The state is already rising with fires, including the closure of more than 10 bars, nightclubs, restaurants, gyms and outdoor meetings. Larger, more urban municipalities and cities have also ordered the closure of irrelevant businesses, forcing people to stay home.

Meanwhile, hundreds of thousands of Floridians have been laid off or laid off and left unemployed. Over 3 million unemployment claims were filed in the United States. The $ 2 trillion recovery package approved by Congress on Wednesday is intended to help alleviate part of the financial burden.

DeSantis has supported local governments that want to impose stricter closures, but it has been reluctant to make this state-wide injunction because of fears of its financial implications.

In some states, there are fewer cases, he said, and the thing that orders someone to stay home and not earn a salary is not appropriate “when they go to work, it has no effect on what we do with the virus.”

He said he had to think about the “second-order” effect: “When New York did this, it made thousands of people flee. Look at California … (that) told people to stay home … but thousands of people are on the beach, to celebrate.”

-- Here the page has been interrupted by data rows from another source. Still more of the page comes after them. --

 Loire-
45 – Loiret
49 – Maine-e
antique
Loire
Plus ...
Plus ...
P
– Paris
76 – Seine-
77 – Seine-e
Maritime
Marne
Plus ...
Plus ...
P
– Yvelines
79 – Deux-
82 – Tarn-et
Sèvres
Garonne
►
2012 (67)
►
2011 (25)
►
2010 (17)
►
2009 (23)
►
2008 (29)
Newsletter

DeSantis has been criticized for not stopping Spring Holiday or ordering a nationwide shutdown of all beaches.

Instead, he focused on locking up passengers in New York, New Jersey and Connecticut and forcing them to quarantine for 14 days or to be fined $ 500, complaining that these passengers were bringing the virus to Florida.

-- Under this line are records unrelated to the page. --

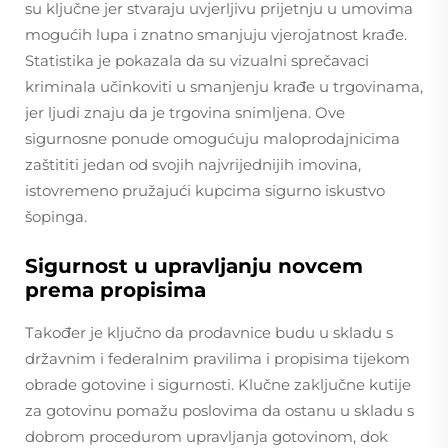
su ključne jer stvaraju uvjerljivu prijetnju u umovima
mogućih lupa i znatno smanjuju vjerojatnost krađe.
Statistika je pokazala da su vizualni sprečavaci
kriminala učinkoviti u smanjenju krađe u trgovinama,
jer ljudi znaju da je trgovina snimljena. Ove
sigurnosne ponude omogućuju maloprodajnicima
zaštititi jedan od svojih najvrijednijih imovina,
istovremeno pružajući kupcima sigurno iskustvo
šopinga.
Sigurnost u upravljanju novcem
prema propisima
Također je ključno da prodavnice budu u skladu s
državnim i federalnim pravilima i propisima tijekom
obrade gotovine i sigurnosti. Klučne zaključne kutije
za gotovinu pomažu poslovima da ostanu u skladu s
dobrom procedurom upravljanja gotovinom, dok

But these travelers are a very small group compared to the huge number of Floridians who have shown a positive effect on the coronavirus. Only 110 non-residents have confirmed a positive result, and only a handful have recently arrived from the Tri State.

There are 1,867 floridans known to have received the coronavirus, which causes potentially fatal COVID-19. It is an acute respiratory infection that is transmitted between people by droplets that are sneezed or coughed into the air.

About 51% of cases in South Florida consist of the counties of Broward, Miami-Dade and Palm Beach. This also happens when 40% of all tests are performed.

DeSantis and his management teams have also focused on procuring supplies for healthcare workers and first responders. Over a million N95 masks have been ordered, and more are in the state of Florida for distribution where they are needed most, which has mainly been in South Florida.

“Our resources are fact-based, and fortunately you haven’t had so many cases in Central Florida,” DeSantis said.

Dale Ewart, executive vice president of SEIU United Healthcare Workers East, the state’s largest healthcare trade union, has urged the governor to provide nationwide protection to prevent the spread of the coronavirus.

“(T) These committed caregivers are afraid and shocked that the state is not sufficiently serving its public well-being and its own safety,” Ewart said in a letter to the governor, surgeon, chief of the agency. health administration and emergency management.

“The lack of personal protective equipment has caused great concern and fear for our caregivers. Already at this early stage, which is expected to be a long public health emergency, we have reached a critical point in these shortcomings.”

The story is updated throughout the day.